By Bruce Goldman
Illustration by Greg Clarke
Calvin Kuo’s got a gut in a dish. He’s introducing it to a lot of his fellow researchers at Stanford to help him get up to speed on what to do with it. “I’m a hematologist. My specialization is blood,” says Kuo, who’s been at Stanford since 2001. “The intestine is a little far afield for me.”
About five years ago, Kuo, an MD/PhD and associate professor of hematology, tripped on the gut when he crossed paths with Akifumi Ootani, MD, PhD, a young researcher in Japan. Between them, they’re making rapid strides in growing intestinal tissue in culture. Having succeeded at making mini-mouse intestines, they’re moving on to re-creating human innards.

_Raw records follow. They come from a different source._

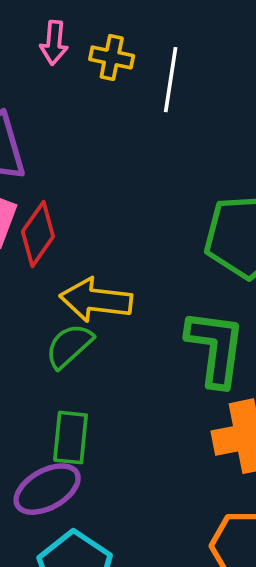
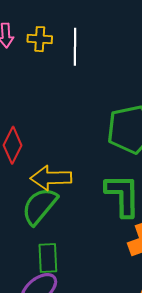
green semicircle: (69, 346) -> (40, 206), size x1.4

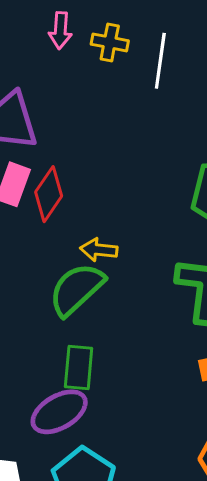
yellow arrow: (51, 178) -> (99, 250), size x0.6

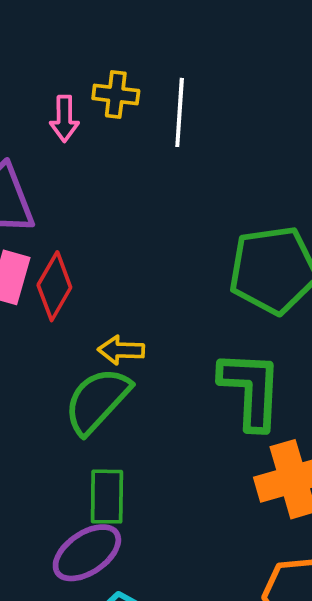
pink arrow: (60, 30) -> (64, 119), moved

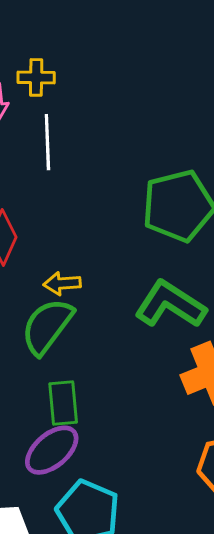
white line: (180, 112) -> (47, 142), moved
green L-shape: (251, 390) -> (170, 304), turned -54

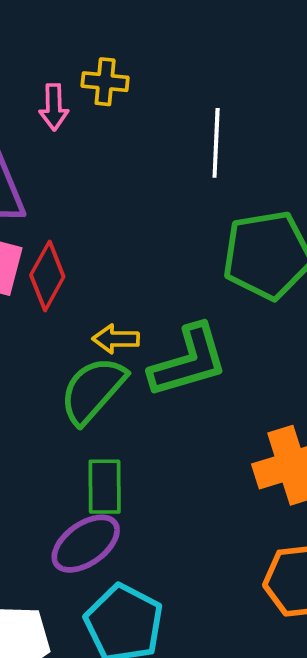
white line: (47, 142) -> (216, 143), moved
green L-shape: (170, 304) -> (188, 361), moved, turned 126

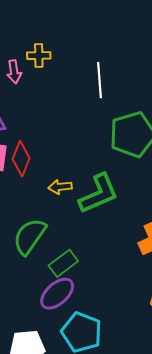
green semicircle: (93, 390) -> (30, 236), moved
green rectangle: (105, 487) -> (63, 263), turned 60

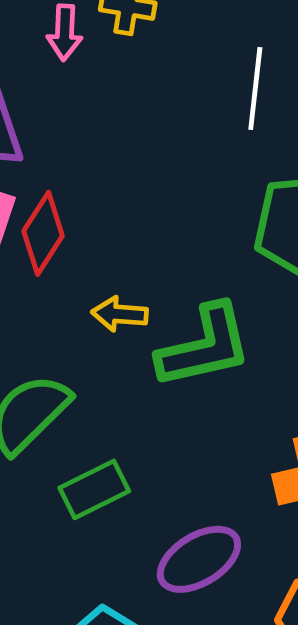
purple ellipse: (57, 294) -> (199, 559), moved

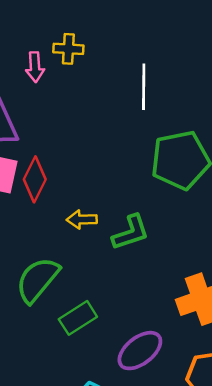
green L-shape: (205, 346) -> (131, 232), size x0.7

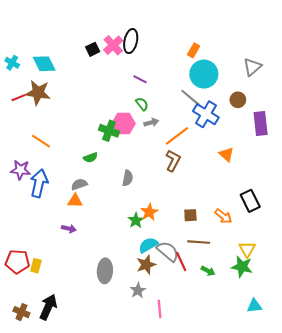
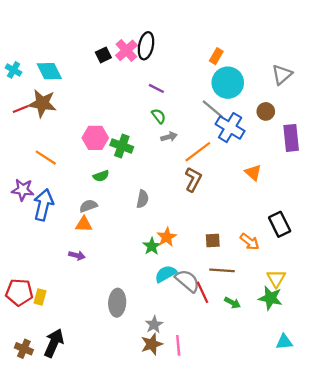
pink hexagon: (123, 124) -> (95, 138), moved
brown star: (146, 265) -> (152, 344), moved

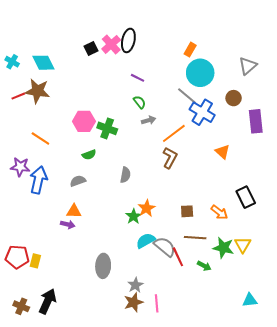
orange triangle: (84, 224) -> (74, 211), moved
green star: (270, 298) -> (223, 248), moved

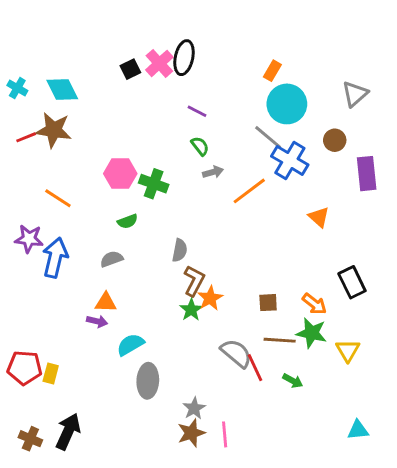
brown L-shape: (170, 158) -> (194, 281), moved
cyan semicircle: (146, 241) -> (130, 345), moved
green star: (223, 248) -> (312, 333), moved

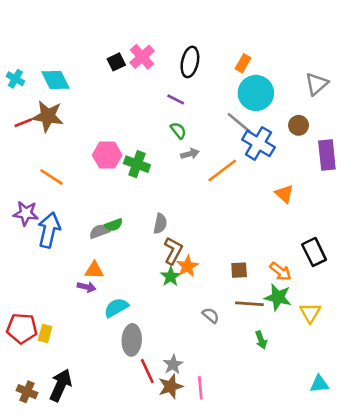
black ellipse: (184, 58) -> (190, 62), moved
green semicircle: (127, 221) -> (114, 225), moved
gray semicircle: (236, 353) -> (211, 315), size x0.6
red line: (255, 368) -> (147, 371), moved
green arrow: (293, 381) -> (261, 340), turned 42

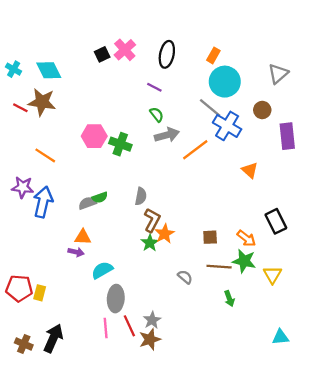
red line: (23, 123) -> (20, 108), turned 49
gray arrow: (190, 154) -> (167, 135), size x1.5
pink line: (200, 388) -> (106, 328), moved

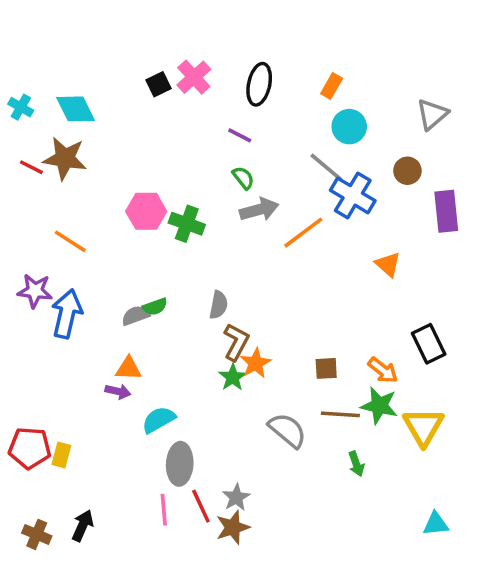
cyan circle: (225, 82) -> (349, 127), size x0.7
yellow triangle: (272, 275) -> (423, 427), size x1.4
gray semicircle: (185, 277) -> (287, 430), size x1.6
black arrow: (53, 338) -> (83, 526), size x0.7

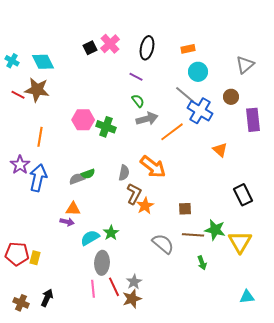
orange rectangle: (332, 86) -> (188, 49), turned 48
orange line: (70, 241) -> (40, 137), turned 66
purple star: (35, 291) -> (20, 165), turned 30
orange arrow: (383, 370) -> (153, 167), moved, size x1.5
green star: (233, 377) -> (111, 233), moved

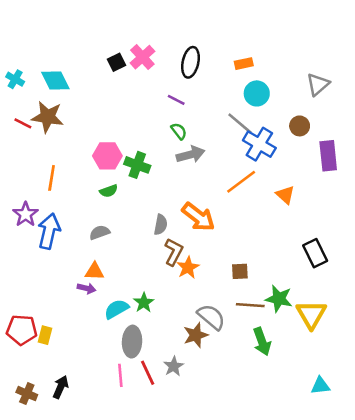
orange line: (172, 132) -> (241, 182), moved
green semicircle: (88, 174) -> (109, 191), moved
green arrow: (202, 263) -> (262, 342), size x1.5
brown star: (132, 299) -> (196, 335), moved

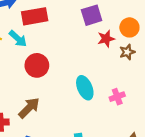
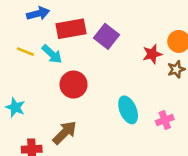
purple square: (92, 15) -> (107, 36), moved, turned -35

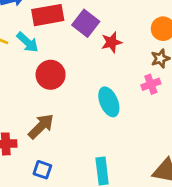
red star: (152, 54) -> (112, 42), moved
pink cross: (165, 120) -> (151, 84), moved

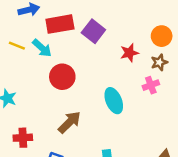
red star: (112, 42) -> (129, 53), moved
brown arrow: (41, 126) -> (69, 122), moved

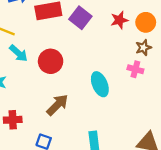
cyan arrow: (42, 48) -> (18, 53), moved
red star: (129, 53) -> (119, 20), moved
pink cross: (151, 85) -> (135, 69), turned 35

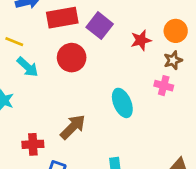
red star: (119, 20) -> (141, 40), moved
red circle: (51, 61) -> (72, 58), moved
red cross: (13, 120) -> (33, 144), moved

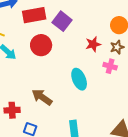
red star: (141, 40) -> (93, 44), moved
brown arrow: (73, 127) -> (42, 97), turned -100

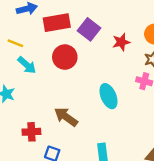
red star: (93, 44) -> (121, 42), moved

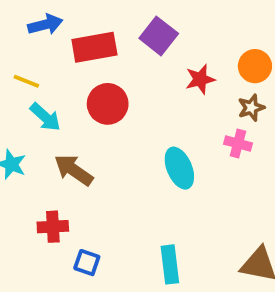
purple square: (89, 29) -> (159, 36), moved
brown arrow: (66, 117) -> (74, 170), moved

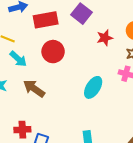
cyan ellipse: (179, 168) -> (93, 87), turned 55
red cross: (53, 227) -> (22, 130), moved

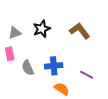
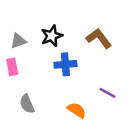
blue cross: (54, 66) -> (65, 64), moved
gray semicircle: (28, 68) -> (27, 104), moved

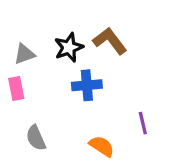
brown L-shape: (99, 38) -> (110, 41), moved
purple line: (108, 93) -> (143, 123), turned 49

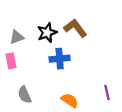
purple line: (143, 123) -> (107, 92), moved

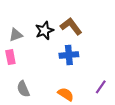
blue cross: (60, 59) -> (69, 55), moved
purple line: (107, 92) -> (101, 87), turned 48

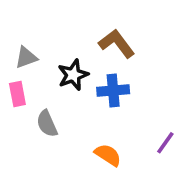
black star: (44, 31) -> (73, 75), moved
gray semicircle: (23, 89) -> (47, 124), moved

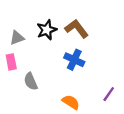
black star: (73, 75) -> (47, 30), moved
blue cross: (113, 91) -> (74, 60), turned 30

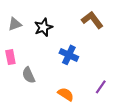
brown L-shape: (77, 29) -> (92, 20), moved
gray triangle: (17, 38) -> (15, 24), moved

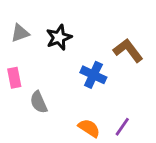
brown L-shape: (92, 20) -> (128, 50), moved
purple line: (101, 87) -> (122, 127), moved

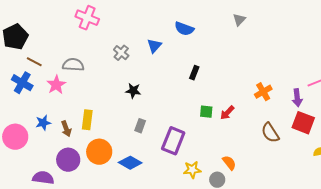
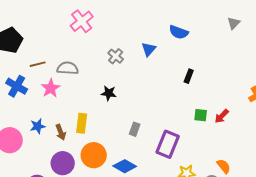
pink cross: (87, 18) -> (82, 21), turned 30
brown line: (34, 62) -> (38, 64), moved, turned -42
black star: (133, 91) -> (109, 93), moved

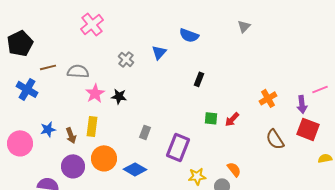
pink star: (51, 88) -> (95, 93), moved

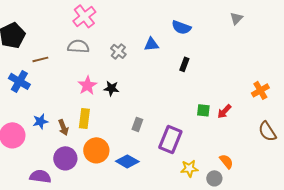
blue triangle: (159, 52) -> (151, 44), turned 42
gray semicircle: (78, 71) -> (78, 46), moved
black rectangle: (199, 79) -> (184, 64), moved

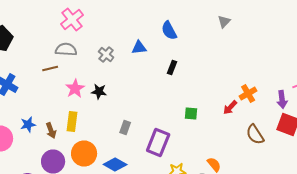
blue semicircle: (181, 27) -> (169, 30), turned 42
brown line: (40, 59) -> (50, 68), moved
red arrow: (224, 111) -> (230, 108), moved

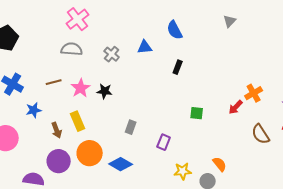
brown line: (50, 68) -> (54, 82), moved
yellow rectangle: (72, 122) -> (78, 121), turned -30
blue star: (28, 124) -> (34, 110), moved
purple rectangle: (158, 142) -> (164, 142), size x0.6

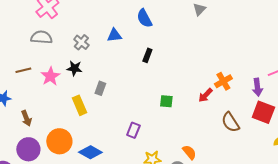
black star: (105, 91) -> (74, 68), moved
yellow rectangle: (78, 121) -> (79, 105), moved
gray rectangle: (131, 127) -> (100, 88), moved

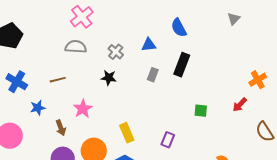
black rectangle: (147, 55) -> (182, 65), size x1.6
pink star: (50, 76) -> (83, 109), moved
orange cross: (223, 81) -> (258, 80), moved
gray rectangle: (100, 88) -> (153, 75), moved
yellow rectangle: (79, 105) -> (127, 133), moved

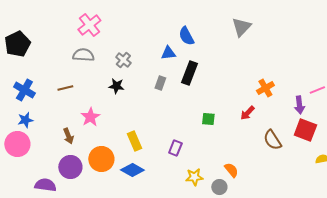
gray triangle: (234, 19) -> (241, 27), size x1.5
blue triangle: (149, 45) -> (168, 53), moved
blue star: (38, 108) -> (25, 120), moved

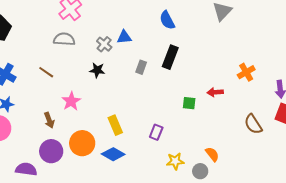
blue triangle: (168, 53) -> (124, 37), moved
brown line: (65, 88) -> (46, 72), turned 49
red arrow: (247, 113) -> (215, 92), moved, turned 42

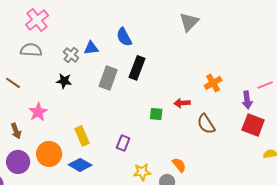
blue semicircle: (167, 20) -> (124, 37), moved
gray rectangle: (141, 67) -> (108, 78), size x1.6
brown semicircle: (253, 124) -> (206, 124), moved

Scientists have cultivated other tissues — skin, prostate, lung, thyroid, liver, stomach and more. Being able to do this with intestines would bring big payoffs, says Ootani, who now works as a postdoctoral research scientist in Kuo’s lab. For example, scientists could much more readily test drugs, study bowel cancer and learn more about the mechanisms of infectious diseases (many of whose causal pathogens access our innards via our entrails), he says. Kuo, Ootani and their collaborators are already using the mouse intestine cultures to study intestinal stem cells. In September, the Kuo lab received $2.5 million from the National Institutes of Health to start a parallel effort with human intestinal tissue, with a lofty long-term ambition of engineering artificial intestines to replace injured or defective ones.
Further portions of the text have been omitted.